Jalopnik has now said that they will no longer honor embargos on information, although they will honor embargos on first-drive impressions from press trips, because those are the ones that involve frequent flyer miles, posh hotels, and all the booze you can drink, gratis.
TTAC’s Jack Baruth responded by saying that the entire automotive industry is doomed, auto writing is a farce, the whole universe is fucked, and the future of automotive reporting lies with Time Magazine.
Autoblog responded by saying “We obsessively covered the 2015 Ford Mustang.”
Given the perceived importance of this issue, Autoblopnik feels it is important to take a stand.
From this point forward, Autoblopnik will not follow any embargo as established by the automakers. Instead, we will set our own embargos. For example, if Chevrolet sends us early specs on the new Corvette Z06 (hint, hint) with an embargo date of January 13th at 10:30 am, we will rip up that embargo and set one that works for us… most likely, for the sake of convenience, January 13th at 10:30 am. Or maybe we’ll release it half an hour later, because we’re unpredictable like that. What we will not do is be like every other automotive web site and release the information early. That way, we can continue to be predictable and get free food while refusing to be pushed around by the man.
As Jack Baruth so eloquently points out, this policy could, in theory, be used to give us more time to construct well-written and grammatically-correct articles for your reading enjoyment.
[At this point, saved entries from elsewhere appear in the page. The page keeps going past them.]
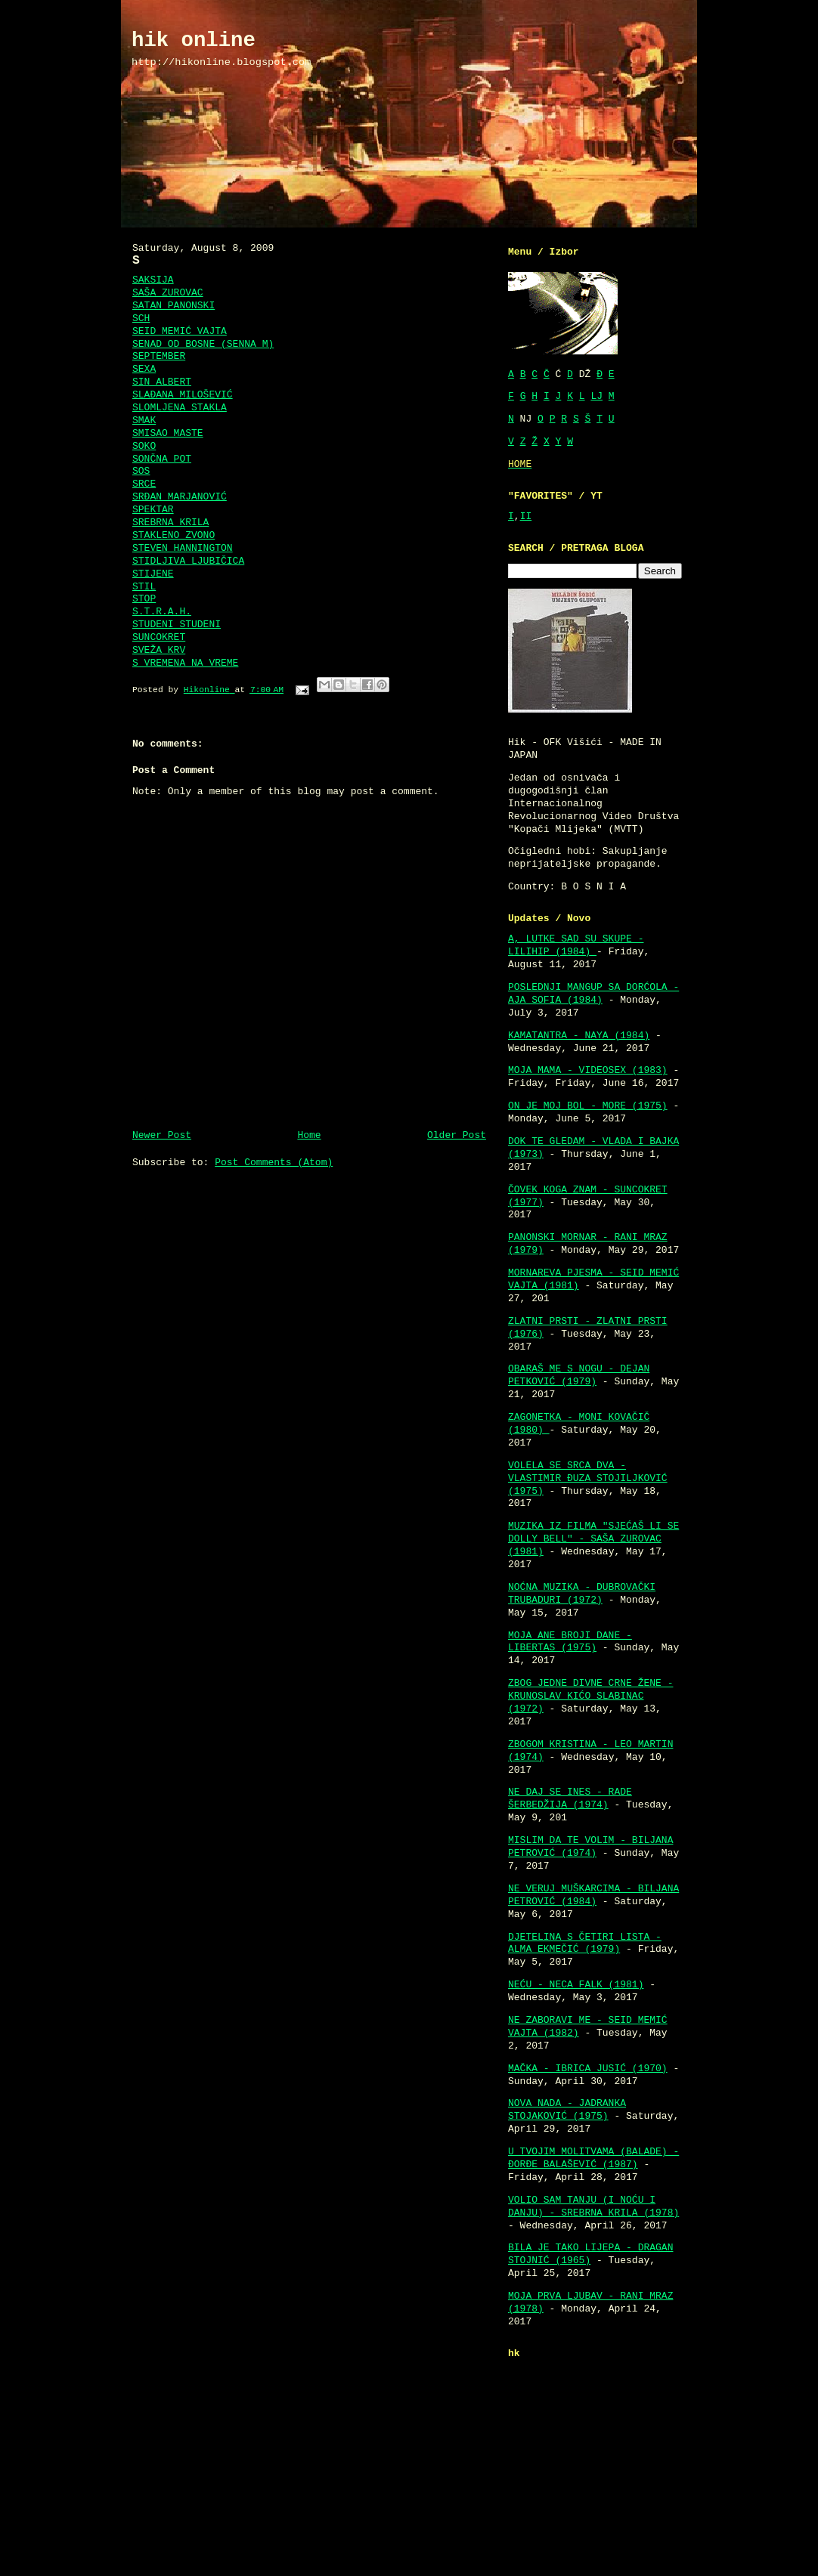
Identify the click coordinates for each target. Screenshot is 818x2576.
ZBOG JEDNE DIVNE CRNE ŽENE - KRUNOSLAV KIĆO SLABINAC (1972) (590, 1696)
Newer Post (161, 1135)
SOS (141, 471)
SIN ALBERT (161, 382)
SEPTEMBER (158, 356)
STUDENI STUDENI (176, 624)
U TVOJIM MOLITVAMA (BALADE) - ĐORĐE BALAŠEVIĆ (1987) (593, 2158)
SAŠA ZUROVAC (167, 292)
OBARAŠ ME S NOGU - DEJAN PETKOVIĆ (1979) (578, 1375)
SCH (141, 318)
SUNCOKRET (158, 637)
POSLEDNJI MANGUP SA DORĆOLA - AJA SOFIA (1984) (593, 994)
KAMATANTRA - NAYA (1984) (578, 1035)
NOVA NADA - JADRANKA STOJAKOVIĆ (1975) (567, 2110)
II (526, 516)
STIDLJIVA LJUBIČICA (188, 561)
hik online (194, 40)
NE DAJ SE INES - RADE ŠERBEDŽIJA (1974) (570, 1798)
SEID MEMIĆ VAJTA (179, 331)
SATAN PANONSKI (173, 305)
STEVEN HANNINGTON (182, 548)
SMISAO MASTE (167, 433)
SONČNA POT (161, 459)
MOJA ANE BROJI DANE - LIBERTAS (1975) (570, 1642)
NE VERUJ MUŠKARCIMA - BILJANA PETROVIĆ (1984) (593, 1895)
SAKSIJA (153, 280)
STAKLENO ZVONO (173, 535)
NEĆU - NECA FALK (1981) (575, 1984)
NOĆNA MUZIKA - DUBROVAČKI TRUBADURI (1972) (581, 1594)
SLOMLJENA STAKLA (179, 407)
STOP (144, 599)
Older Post (456, 1135)
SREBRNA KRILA (170, 522)
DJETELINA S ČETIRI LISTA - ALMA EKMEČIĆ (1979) (585, 1943)
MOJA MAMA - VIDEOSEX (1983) (588, 1070)
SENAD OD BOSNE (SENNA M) (203, 344)
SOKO (144, 446)
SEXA (144, 369)
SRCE (144, 484)
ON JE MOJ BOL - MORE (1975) (588, 1106)
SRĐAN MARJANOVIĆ (179, 497)
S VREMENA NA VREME (185, 663)
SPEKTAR (153, 509)
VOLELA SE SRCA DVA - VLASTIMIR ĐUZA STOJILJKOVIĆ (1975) (588, 1478)
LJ (596, 396)
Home (309, 1135)
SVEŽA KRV (158, 650)
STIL (144, 586)
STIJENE (153, 574)
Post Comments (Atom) (274, 1162)
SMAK (144, 420)
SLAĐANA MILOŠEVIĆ (182, 394)
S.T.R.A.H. (161, 611)
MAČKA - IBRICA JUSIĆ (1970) (588, 2068)
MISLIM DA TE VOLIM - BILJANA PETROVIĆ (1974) (590, 1847)
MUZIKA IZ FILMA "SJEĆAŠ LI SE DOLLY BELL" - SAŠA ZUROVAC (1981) (593, 1538)
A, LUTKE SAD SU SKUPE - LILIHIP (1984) (575, 945)
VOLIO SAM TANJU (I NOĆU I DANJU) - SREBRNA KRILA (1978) (593, 2206)
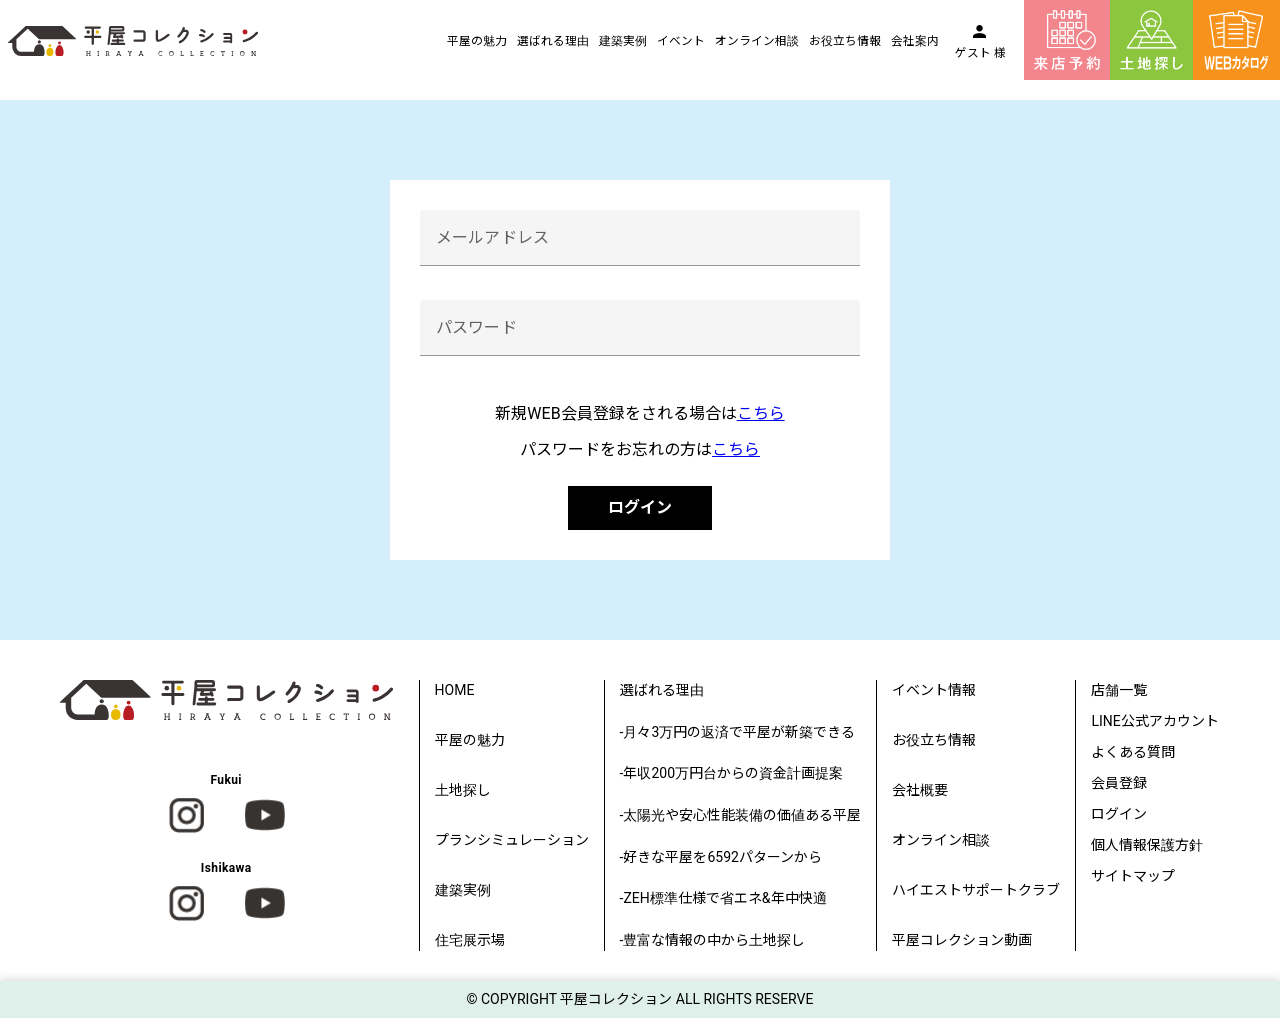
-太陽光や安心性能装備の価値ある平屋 (741, 815)
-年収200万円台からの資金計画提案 (731, 773)
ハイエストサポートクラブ (976, 890)
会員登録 (1119, 783)
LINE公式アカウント (1154, 721)
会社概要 (920, 790)
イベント (681, 41)
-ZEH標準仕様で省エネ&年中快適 (723, 898)
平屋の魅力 (477, 41)
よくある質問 (1133, 752)
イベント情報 (934, 690)
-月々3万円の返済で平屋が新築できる (738, 732)
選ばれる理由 (553, 41)
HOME (455, 690)
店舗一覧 (1119, 690)
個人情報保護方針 (1147, 845)
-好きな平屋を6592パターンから (721, 857)
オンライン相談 (757, 41)
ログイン (640, 507)
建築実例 (623, 41)
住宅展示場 (470, 940)
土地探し (463, 790)
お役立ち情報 (845, 41)
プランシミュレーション (512, 840)
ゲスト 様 (980, 53)
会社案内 (915, 41)
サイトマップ (1133, 876)
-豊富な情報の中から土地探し (713, 940)
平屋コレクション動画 (962, 940)
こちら (761, 413)
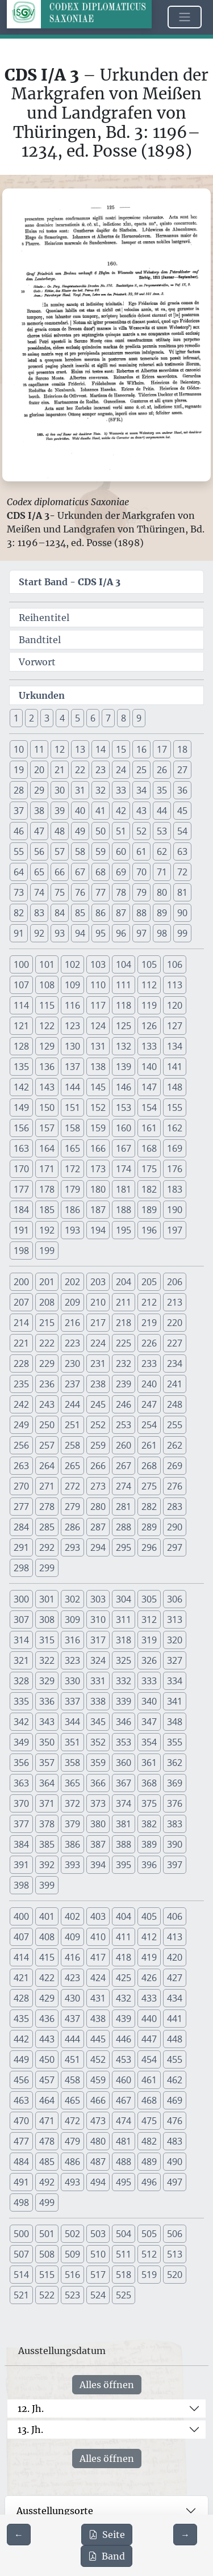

However, in order to keep the playing field level, we will continue to honor the blog-industry model of paying $10 per post to fresh-faced college grads who would whore out their own mothers if it meant given the opportunity to tell their friends they work for a publication that was once allowed to borrow a Lamborghini for a day.
We hope this stance will send a strong message to the automakers: You cannot dictate our editorial schedule. We will not acknowledge the fact that without the information you provide, we are effectively out of business. We will not pretend that if we read the information with another site, we can gleefully forward your corporate message while telling the world that we are independent mavericks. And most importantly, we will not follow the industry trend of posting news before you intend it to be released.
Instead, we’ll take our own sweet time and post it when we want to post it. If that just so happens to fit perfectly into your embargo plans, just remember that Autoblopnik prefers aisle seats and rooms with an ocean view.